■ Directions
Copy nothing but the lines below, from the one with "Weiterbildung" through the one with "Reserveringsaanvraag", exactly as written; no pictures should appear.

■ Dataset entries
- Opening Delimiter -

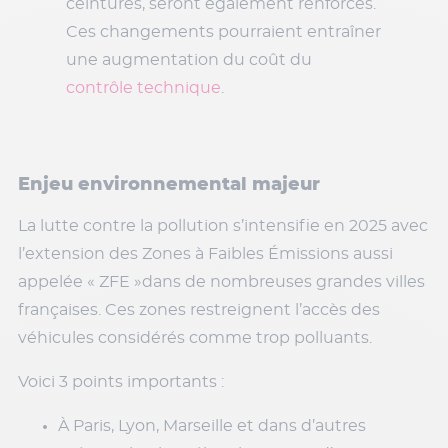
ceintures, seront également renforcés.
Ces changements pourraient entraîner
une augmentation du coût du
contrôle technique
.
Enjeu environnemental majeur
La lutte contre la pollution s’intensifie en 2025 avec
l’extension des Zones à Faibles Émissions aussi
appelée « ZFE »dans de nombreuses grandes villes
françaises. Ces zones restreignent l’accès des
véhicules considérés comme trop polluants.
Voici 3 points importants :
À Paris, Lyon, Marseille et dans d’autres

- Closing Delimiter -
- Opening Delimiter -

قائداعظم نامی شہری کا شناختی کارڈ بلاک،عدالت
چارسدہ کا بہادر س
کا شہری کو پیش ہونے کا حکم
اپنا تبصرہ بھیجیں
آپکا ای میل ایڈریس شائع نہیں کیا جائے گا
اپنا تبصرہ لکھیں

- Closing Delimiter -
- Opening Delimiter -

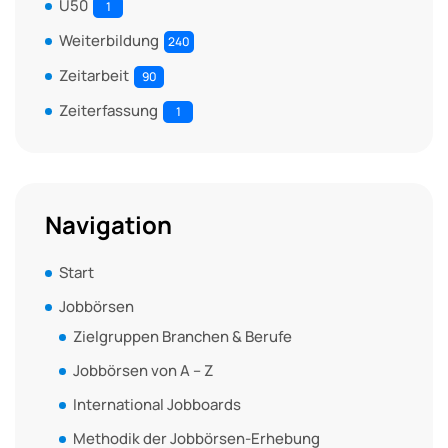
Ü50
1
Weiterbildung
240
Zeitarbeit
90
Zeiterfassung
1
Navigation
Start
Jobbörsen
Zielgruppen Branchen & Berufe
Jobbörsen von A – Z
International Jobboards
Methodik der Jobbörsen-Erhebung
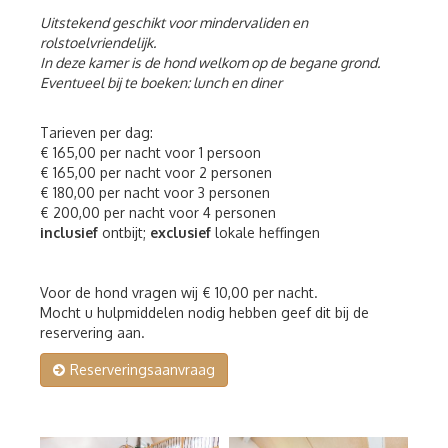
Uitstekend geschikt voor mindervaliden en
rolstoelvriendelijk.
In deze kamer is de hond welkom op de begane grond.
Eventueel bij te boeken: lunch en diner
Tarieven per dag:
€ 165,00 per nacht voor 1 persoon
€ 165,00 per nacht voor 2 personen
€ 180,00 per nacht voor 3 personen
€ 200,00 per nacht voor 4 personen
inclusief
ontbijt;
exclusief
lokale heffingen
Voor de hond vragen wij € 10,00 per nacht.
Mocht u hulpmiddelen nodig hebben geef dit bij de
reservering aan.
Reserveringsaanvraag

- Closing Delimiter -

■ Task response
Weiterbildung
240
Zeitarbeit
90
Zeiterfassung
1
Navigation
Start
Jobbörsen
Zielgruppen Branchen & Berufe
Jobbörsen von A – Z
International Jobboards
Methodik der Jobbörsen-Erhebung
Uitstekend geschikt voor mindervaliden en
rolstoelvriendelijk.
In deze kamer is de hond welkom op de begane grond.
Eventueel bij te boeken: lunch en diner
Tarieven per dag:
€ 165,00 per nacht voor 1 persoon
€ 165,00 per nacht voor 2 personen
€ 180,00 per nacht voor 3 personen
€ 200,00 per nacht voor 4 personen
inclusief
ontbijt;
exclusief
lokale heffingen
Voor de hond vragen wij € 10,00 per nacht.
Mocht u hulpmiddelen nodig hebben geef dit bij de
reservering aan.
Reserveringsaanvraag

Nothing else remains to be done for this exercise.